STUDY MATERIAL: Begin

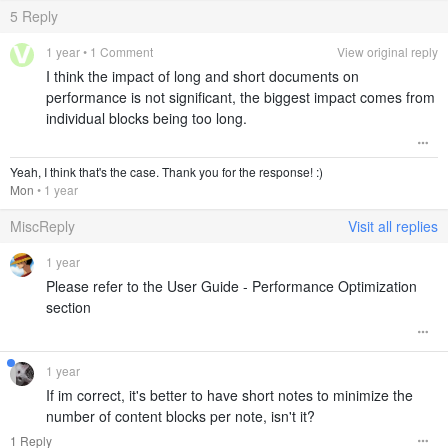
5
Reply
1 year
• 1 Comment
View original reply
I think the impact of long and short documents on
performance is not significant, the biggest impact comes from
individual blocks being too long.
Yeah, I think that's the case. Thank you for the response! :)
Mon
•
1 year
MiscReply
Visit all replies
1 year
Please refer to the User Guide - Performance Optimization
section
1 year
If im correct, it's better to have short notes to minimize the
number of content blocks per note, isn't it?
1 Reply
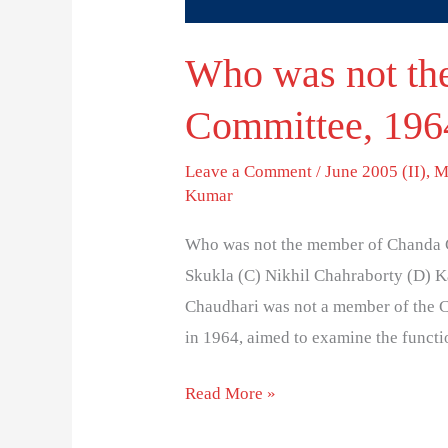
Who was not th
Committee, 196
Leave a Comment
/
June 2005 (II)
,
M
Kumar
Who was not the member of Chanda 
Skukla (C) Nikhil Chahraborty (D) 
Chaudhari was not a member of the
in 1964, aimed to examine the functio
Read More »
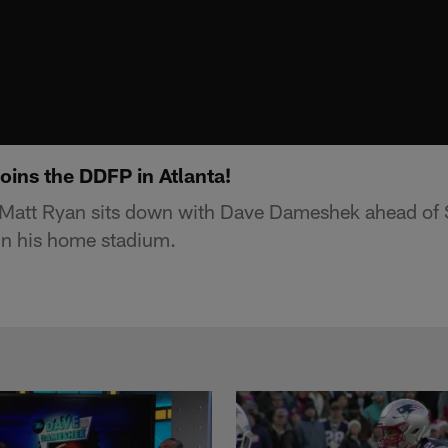
oins the DDFP in Atlanta!
 Matt Ryan sits down with Dave Dameshek ahead of S
 in his home stadium.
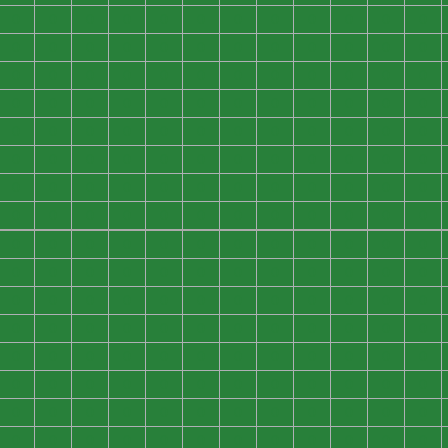
0
0
0
0
0
0
0
0
0
0
0
0
0
0
0
0
0
0
0
0
0
0
0
0
0
0
0
0
0
0
0
0
0
0
0
0
0
0
0
0
0
0
0
0
0
0
0
0
0
0
0
0
0
0
0
0
0
0
0
0
0
0
0
0
0
0
0
0
0
0
0
0
0
0
0
0
0
0
0
0
0
0
0
0
0
0
0
0
0
0
0
0
0
0
0
0
0
0
0
0
0
0
0
0
0
0
0
0
0
0
0
0
0
0
0
0
0
0
0
0
0
0
0
0
0
0
0
0
0
0
0
0
0
0
0
0
0
0
0
0
0
0
0
0
0
0
0
0
0
0
0
0
0
0
0
0
0
0
0
0
0
0
0
0
0
0
0
0
0
0
0
0
0
0
0
0
0
0
0
0
0
0
0
0
0
0
0
0
0
0
0
0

STUDY MATERIAL: End

▶ PROBLEM DETAILS
Please retype every record exactly, leaving the pictures out.

▶ TASK ANSWER
5
Reply
1 year
• 1 Comment
View original reply
I think the impact of long and short documents on
performance is not significant, the biggest impact comes from
individual blocks being too long.
Yeah, I think that's the case. Thank you for the response! :)
Mon
•
1 year
MiscReply
Visit all replies
1 year
Please refer to the User Guide - Performance Optimization
section
1 year
If im correct, it's better to have short notes to minimize the
number of content blocks per note, isn't it?
1 Reply
Who was not th
Committee, 196
Leave a Comment
/
June 2005 (II)
,
M
Kumar
Who was not the member of Chanda 
Skukla (C) Nikhil Chahraborty (D) 
Chaudhari was not a member of the
in 1964, aimed to examine the functio
Read More »
oins the DDFP in Atlanta!
 Matt Ryan sits down with Dave Dameshek ahead of S
 in his home stadium.
0
0
0
0
0
0
0
0
0
0
0
0
0
0
0
0
0
0
0
0
0
0
0
0
0
0
0
0
0
0
0
0
0
0
0
0
0
0
0
0
0
0
0
0
0
0
0
0
0
0
0
0
0
0
0
0
0
0
0
0
0
0
0
0
0
0
0
0
0
0
0
0
0
0
0
0
0
0
0
0
0
0
0
0
0
0
0
0
0
0
0
0
0
0
0
0
0
0
0
0
0
0
0
0
0
0
0
0
0
0
0
0
0
0
0
0
0
0
0
0
0
0
0
0
0
0
0
0
0
0
0
0
0
0
0
0
0
0
0
0
0
0
0
0
0
0
0
0
0
0
0
0
0
0
0
0
0
0
0
0
0
0
0
0
0
0
0
0
0
0
0
0
0
0
0
0
0
0
0
0
0
0
0
0
0
0
0
0
0
0
0
0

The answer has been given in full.